Raducanu trzy miesiące temu zajmowała 338. miejsce w światowym rankingu. Bardziej niż na występy w turniejach wielkoszlemowych czekała na wyniki egzaminów maturalnych. Były dobre, bo Emma jest pilną uczennicą, lubi przedmioty ścisłe, analizę, jest dociekliwa. Ale jeszcze lepsze są jej ostatnie wyniki tenisowe. W swoim pierwszym występie w Wielkim Szlemie, w tegorocznym Wimbledonie, w którym wystartowała dzięki dzikiej karcie, dotarła do IV rundy, a w minioną niedzielę wygrała US Open.
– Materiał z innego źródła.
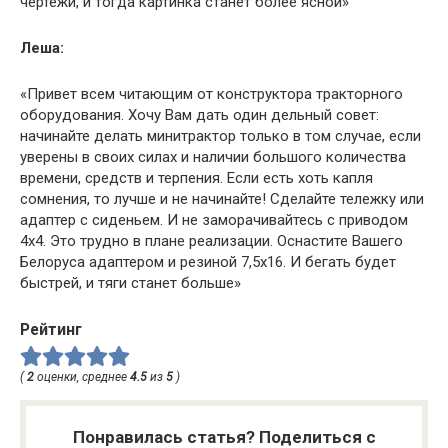
чертежи, и тогда картинка станет более ясной»
Леша:
«Привет всем читающим от конструктора тракторного
оборудования. Хочу Вам дать один дельный совет:
начинайте делать минитрактор только в том случае, если
уверены в своих силах и наличии большого количества
времени, средств и терпения. Если есть хоть капля
сомнения, то лучше и не начинайте! Сделайте тележку или
адаптер с сиденьем. И не заморачивайтесь с приводом
4х4. Это трудно в плане реализации. Оснастите Вашего
Белоруса адаптером и резиной 7,5х16. И бегать будет
быстрей, и тяги станет больше»
Рейтинг
(
2
оценки, среднее
4.5
из
5
)
Понравилась статья? Поделиться с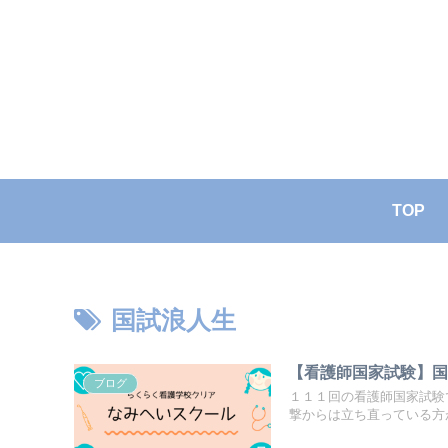
TOP
国試浪人生
【看護師国家試験】
ブログ
１１１回の看護師国家試験
撃からは立ち直っている方が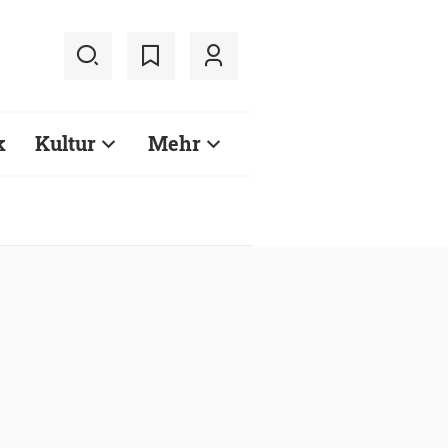
k
Kultur
Mehr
Tenis nie znał jeszcze takiej historii. Owszem, w turniejach wielkoszlemowych zwyciężały już nastolatki. Rok temu, wygrywając Roland Garros, Iga Świątek miała 19 lat. Przed nią w tym samym wieku – w 2019 roku US Open wygrała Kanadyjka Bianca Andreescu. Wcześniej były: Martina Hingis, Monica Seles, Tracy Austin, Steffi Graf, Serena Williams czy Maria Szarapowa. Wszystkie one wygrywały Wielkie Szlemy jako nastolatki. Tenisowi trenerzy twierdzą, że dziewczęta szybciej niż chłopcy dojrzewają fizycznie, a także psychicznie, i dzięki temu prędzej mogą wspiąć się na szczyt.
Czytaj więcej
Brytyjka w finale pokonała Kanadyjkę Leylah Fernandez 6:4, 6:4 po meczu emocjonującym i stojącym na wysokim poziomie. Przy stanie 5:2 w drugim secie Raducanu miała dwa meczbole, ale żadnego nie wykorzystała, jednak w kolejnym gemie zakończyła mecz asem serwisowym.
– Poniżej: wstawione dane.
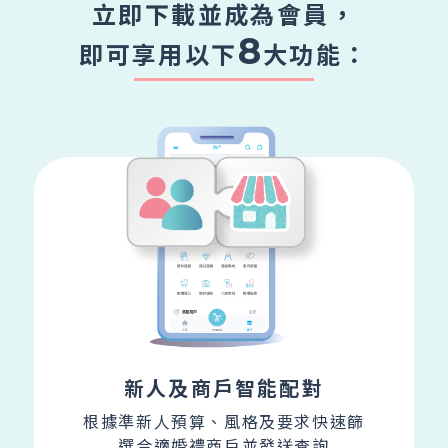
立即下載並成為會員，
8
即可享用以下
大功能：
新人及商戶智能配對
根據準新人預算、風格及要求快速
篩
選合適婚禮商戶並發送查詢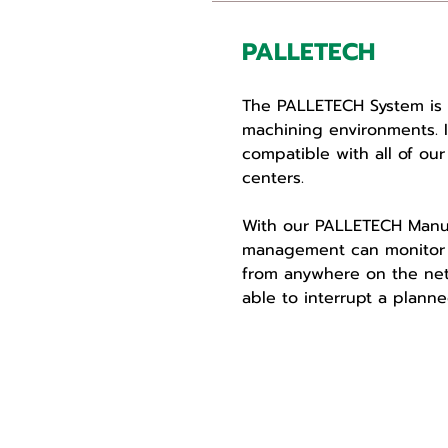
PALLETECH
The PALLETECH System is 
machining environments. I
compatible with all of ou
centers.
With our PALLETECH Manuf
management can monitor o
from anywhere on the netw
able to interrupt a plan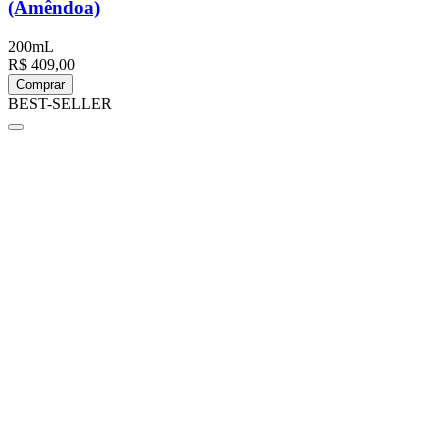
(Amêndoa)
200mL
R$ 409,00
Comprar
BEST-SELLER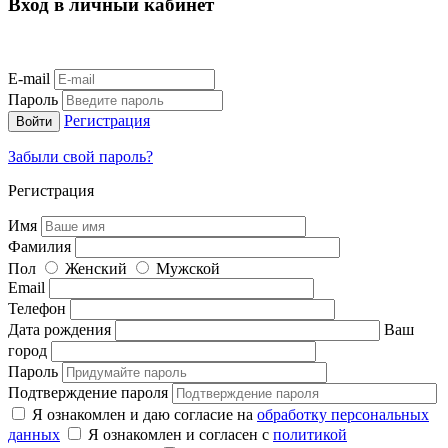
Вход в личный кабинет
E-mail
Пароль
Регистрация
Забыли свой пароль?
Регистрация
Имя
Фамилия
Пол
Женский
Мужской
Email
Телефон
Дата рождения
Ваш
город
Пароль
Подтверждение пароля
Я ознакомлен и даю согласие на
обработку персональных
данных
Я ознакомлен и согласен с
политикой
Ale tegoroczny finał US Open wymyka się wszelkim schematom. Raducanu rozpoczęła rywalizację, gdy większość czołowych zawodniczek dopiero przylatywała do Nowego Jorku. Blisko tydzień przed turniejem głównym zagrała swój pierwszy mecz w zakamarkach Flushing Meadows na korcie numer 11 w eliminacjach. Nigdy w historii Wielkiego Szlema nie zdarzyło się, aby zawodniczka, która przeszła przez eliminacje, wzniosła potem trofeum. Dokonała tego właśnie Raducanu.
W tegorocznym Wimbledonie świat ją poznał, jeszcze nie docenił, ale już została wchłonięta przez medialną machinę. Przed US Open odbyła sesję fotograficzną dla brytyjskiej wersji „Vogue" (mieli nosa – numer wyjdzie w październiku). Udzieliła też wywiadu. Dużo mówiła o swoim dzieciństwie. – Byłam nieśmiałą dziewczynką. Prawie się nie odzywałam. Ale sport sprawił, że musiałam stać się twardą, odważną, ta codzienna walka dała mi wewnętrzną siłę. Jeśli masz takie cechy, to możesz osiągnąć wszystko – powiedziała.